One of the most productive ways of ensuring that your software has well-built interfaces is automated tests. But when a developer builds some new feature, they are focused not on the external interface but the internal implementation, and thus they are liable to write tests for that internal implementation.

For example, imagine an API for retrieving stock images for blog posts. You specify a category and some search terms, and the API returns the top five images in that category that match your search. A good test would prepare some initial data, maybe a couple of photos across a couple of categories, and then make the API call for a particular category with a particular search query where only one image is expected to be returned. If that specific image is returned, the test passes; if some other image is returned, additional images are returned, or if no images are returned, this test fails. This is a solid automated test that is testing the important aspects of the interface for this API.

When building this API, though, our developer is deep in the weeds of how images are tagged, how we search against those tags with the incoming query, and how we then order the matching images by relevance to find the top five. These are the things at the top of his mind. When he finally cracks one of these problems, in his excitement he rushes to put together a test so that he ensures he doesn't break the solution he just found at some point in the future. After doing this for each of the central technical challenges for this feature, we now have multiple different automated tests that ensure that each individual part of the implementation behaves in a certain way—but we have no test that the end result behaves the way that it should.
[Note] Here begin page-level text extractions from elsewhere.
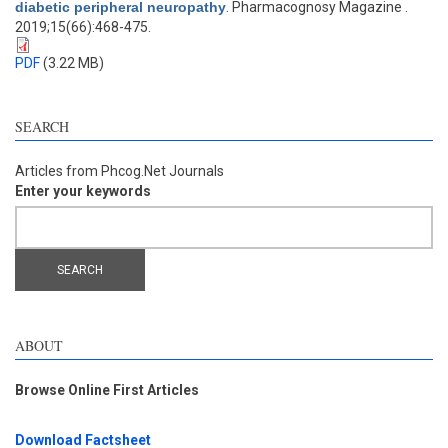
diabetic peripheral neuropathy
. Pharmacognosy Magazine .
2019;15(66):468-475.
PDF
(3.22 MB)
SEARCH
Articles from Phcog.Net Journals
Enter your keywords
ABOUT
Browse Online First Articles
Download Factsheet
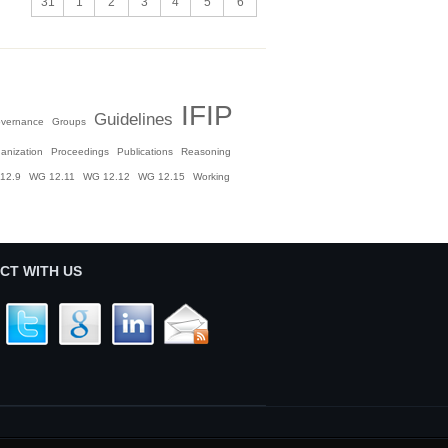
31
1
2
3
4
5
6
IFIP
Guidelines
vernance
Groups
anization
Proceedings
Publications
Reasoning
12.9
WG 12.11
WG 12.12
WG 12.15
Working
CT WITH US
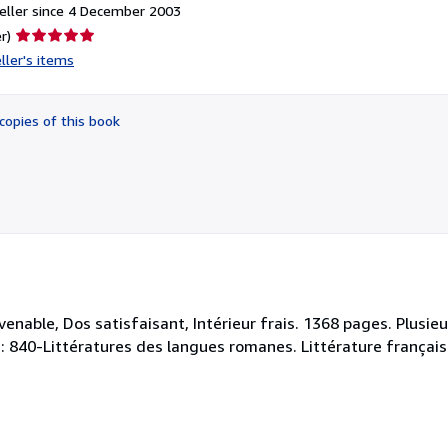
eller since 4 December 2003
Seller
r)
rating
ller's items
5
out
of
copies of this book
5
stars
nable, Dos satisfaisant, Intérieur frais. 1368 pages. Plusieur
ey : 840-Littératures des langues romanes. Littérature français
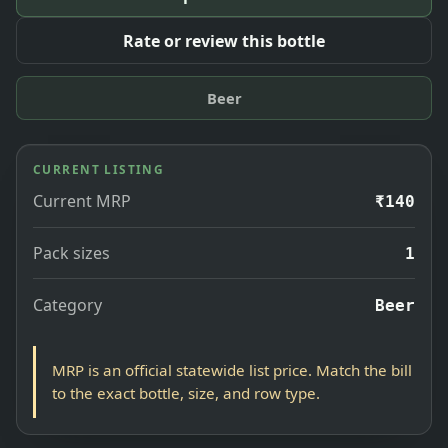
Rate or review this bottle
Beer
CURRENT LISTING
Current MRP
₹140
Pack sizes
1
Category
Beer
MRP is an official statewide list price. Match the bill
to the exact bottle, size, and row type.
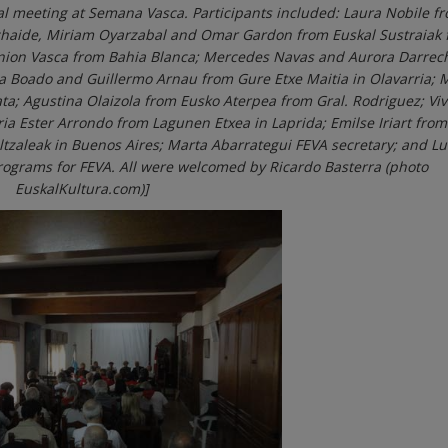
al meeting at Semana Vasca. Participants included: Laura Nobile f
chaide, Miriam Oyarzabal and Omar Gardon from Euskal Sustraiak
Union Vasca from Bahia Blanca; Mercedes Navas and Aurora Darrec
ea Boado and Guillermo Arnau from Gure Etxe Maitia in Olavarria; 
ta; Agustina Olaizola from Eusko Aterpea from Gral. Rodriguez; Vi
 Ester Arrondo from Lagunen Etxea in Laprida; Emilse Iriart from
ltzaleak in Buenos Aires; Marta Abarrategui FEVA secretary; and L
programs for FEVA. All were welcomed by Ricardo Basterra (photo
EuskalKultura.com)]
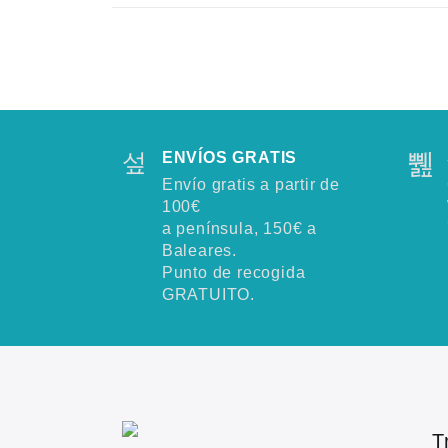
ENVÍOS GRATIS
Envío gratis a partir de
100€
a península, 150€ a
Baleares.
Punto de recogida
GRATUITO.
T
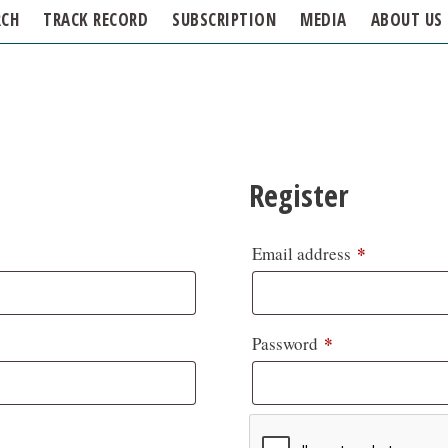
RCH
TRACK RECORD
SUBSCRIPTION
MEDIA
ABOUT US
Register
*
Email address
*
Password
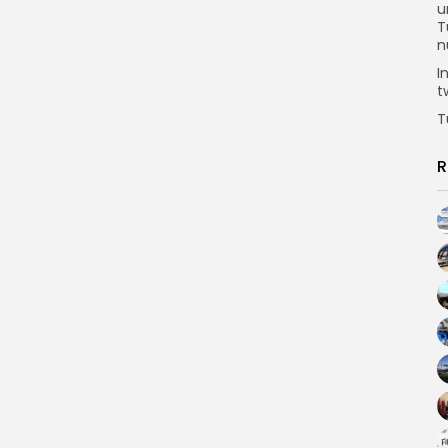
u
T
n
I
t
T
R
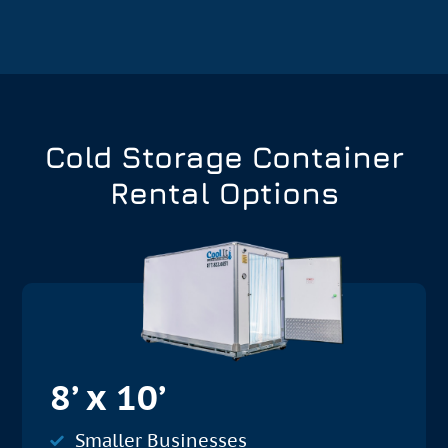
Cold Storage Container
Rental Options
8’ x 10’
Smaller Businesses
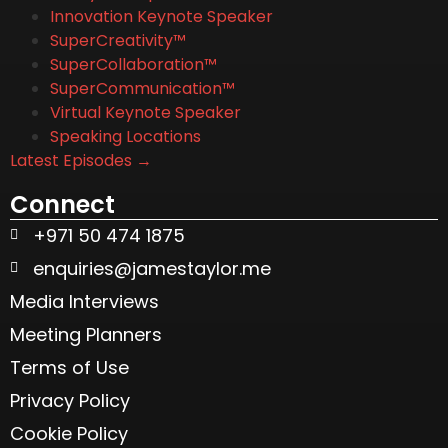
Innovation Keynote Speaker
SuperCreativity™
SuperCollaboration™
SuperCommunication™
Virtual Keynote Speaker
Speaking Locations
Latest Episodes →
Connect
+971 50 474 1875
enquiries@jamestaylor.me
Media Interviews
Meeting Planners
Terms of Use
Privacy Policy
Cookie Policy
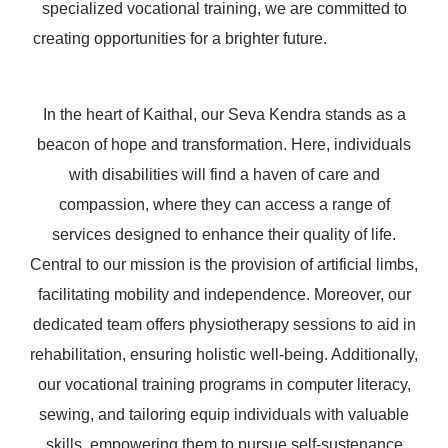
specialized vocational training, we are committed to
creating opportunities for a brighter future.
In the heart of Kaithal, our Seva Kendra stands as a
beacon of hope and transformation. Here, individuals
with disabilities will find a haven of care and
compassion, where they can access a range of
services designed to enhance their quality of life.
Central to our mission is the provision of artificial limbs,
facilitating mobility and independence. Moreover, our
dedicated team offers physiotherapy sessions to aid in
rehabilitation, ensuring holistic well-being. Additionally,
our vocational training programs in computer literacy,
sewing, and tailoring equip individuals with valuable
skills, empowering them to pursue self-sustenance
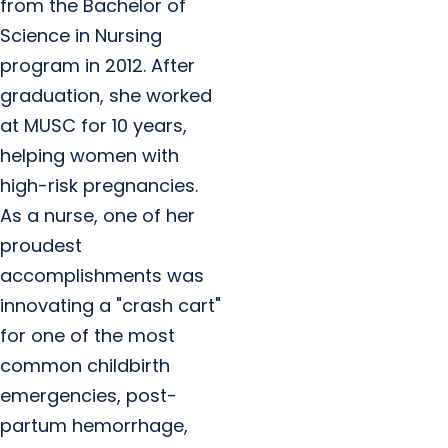
from the Bachelor of
Science in Nursing
program in 2012. After
graduation, she worked
at MUSC for 10 years,
helping women with
high-risk pregnancies.
As a nurse, one of her
proudest
accomplishments was
innovating a "crash cart"
for one of the most
common childbirth
emergencies, post-
partum hemorrhage,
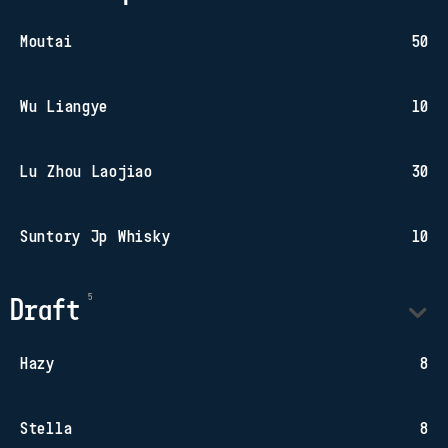
Moutai
50
Wu Liangye
10
Lu Zhou Laojiao
30
Suntory Jp Whisky
10
Draft
Hazy
8
Stella
8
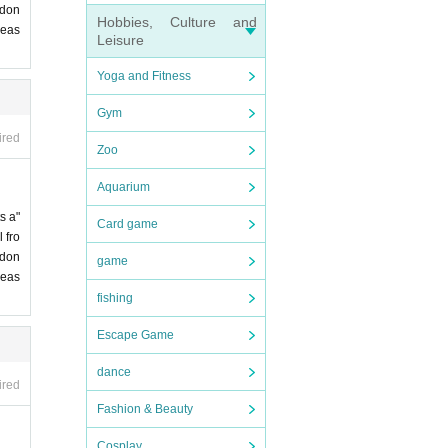
 don
Hobbies, Culture and
leas
Leisure
Yoga and Fitness
Gym
ired
Zoo
Aquarium
s a"
Card game
 fro
 don
game
leas
fishing
Escape Game
dance
ired
Fashion & Beauty
Cosplay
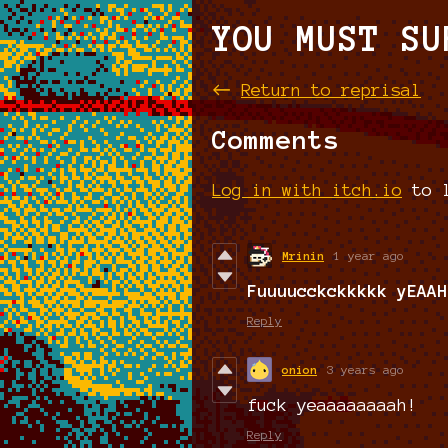
YOU MUST SU
←
Return to reprisal
Comments
Log in with itch.io
to l
Mrinin
1 year ago
Fuuuucckckkkkk yEAAH
Reply
onion
3 years ago
fuck yeaaaaaaaah!
Reply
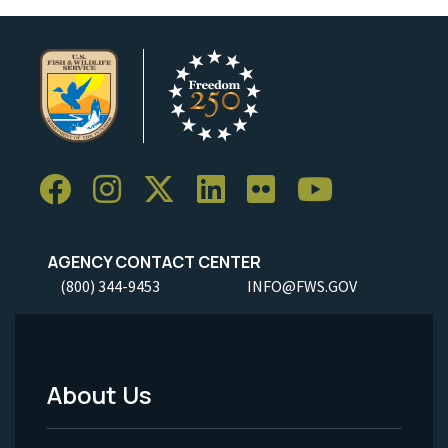
AGENCY CONTACT CENTER
(800) 344-9453
INFO@FWS.GOV
About Us
Footer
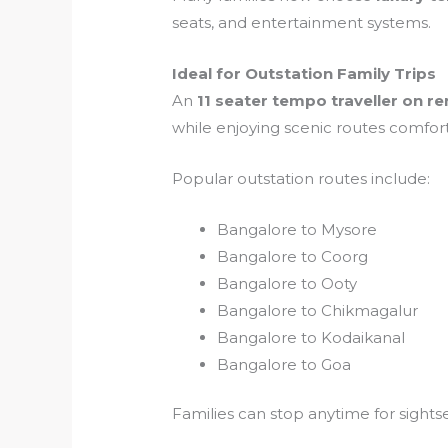
seats, and entertainment systems.
Ideal for Outstation Family Trips
An
11 seater tempo traveller on re
while enjoying scenic routes comfort
Popular outstation routes include:
Bangalore to Mysore
Bangalore to Coorg
Bangalore to Ooty
Bangalore to Chikmagalur
Bangalore to Kodaikanal
Bangalore to Goa
Families can stop anytime for sight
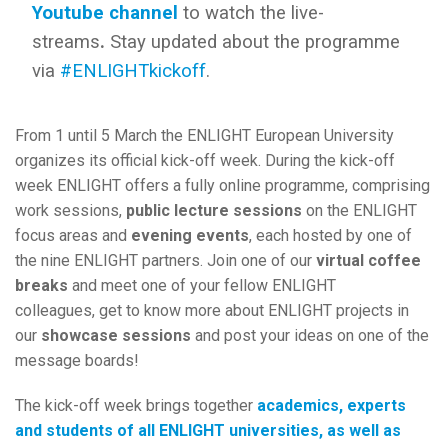
Youtube channel
to watch the live-
streams
.
Stay updated about the programme
via
#ENLIGHTkickoff
.
From 1 until 5 March the ENLIGHT European University
organizes its official kick-off week. During the kick-off
week ENLIGHT offers a fully online programme, comprising
work sessions,
public lecture sessions
on the ENLIGHT
focus areas and
evening events
, each hosted by one of
the nine ENLIGHT partners. Join one of our
virtual coffee
breaks
and meet one of your fellow ENLIGHT
colleagues, get to know more about ENLIGHT projects in
our
showcase sessions
and post your ideas on one of the
message boards!
The kick-off week brings together
academics, experts
and students of all ENLIGHT universities, as well as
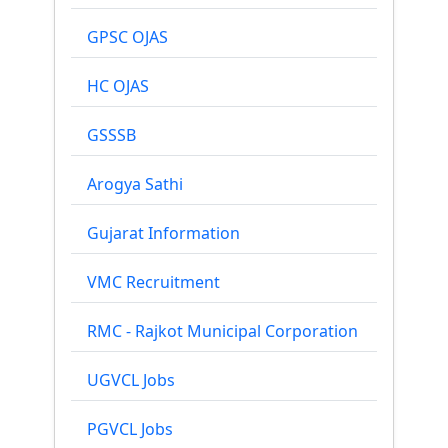
GPSC OJAS
HC OJAS
GSSSB
Arogya Sathi
Gujarat Information
VMC Recruitment
RMC - Rajkot Municipal Corporation
UGVCL Jobs
PGVCL Jobs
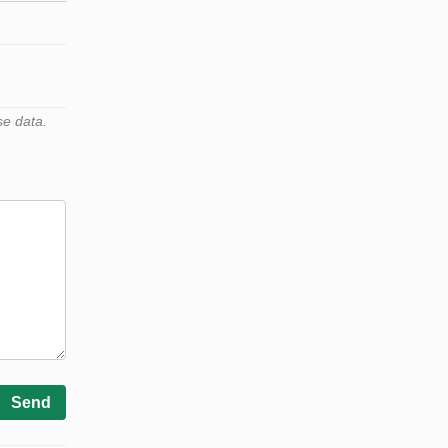
se data.
Send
This is the most common bias for automated tests: testing the wrong things because of who writes the tests and when. However, there is no silver bullet for solving this problem. Most teams will never be able to hire developers focused solely on writing tests. Even if you could or did, you would then simply introduce friction and latency to your development process as "implementing devs" would have to wait for "testing devs" or vice versa, and the communication and hand-off costs would increase. There is no magically perfect way to build software and avoid all potential negative pitfalls. The best we can do is be aware and stay vigilant to keep people from falling into pitfalls at a minimum.

Manual testing has its own primary bias that we should be wary of. As discussed in a previous post, I discussed why users struggle to provide good bug reports. In short, a good bug report requires context, and users aren't paying enough attention to the evolving context of the system as they work to then articulate it when a bug appears.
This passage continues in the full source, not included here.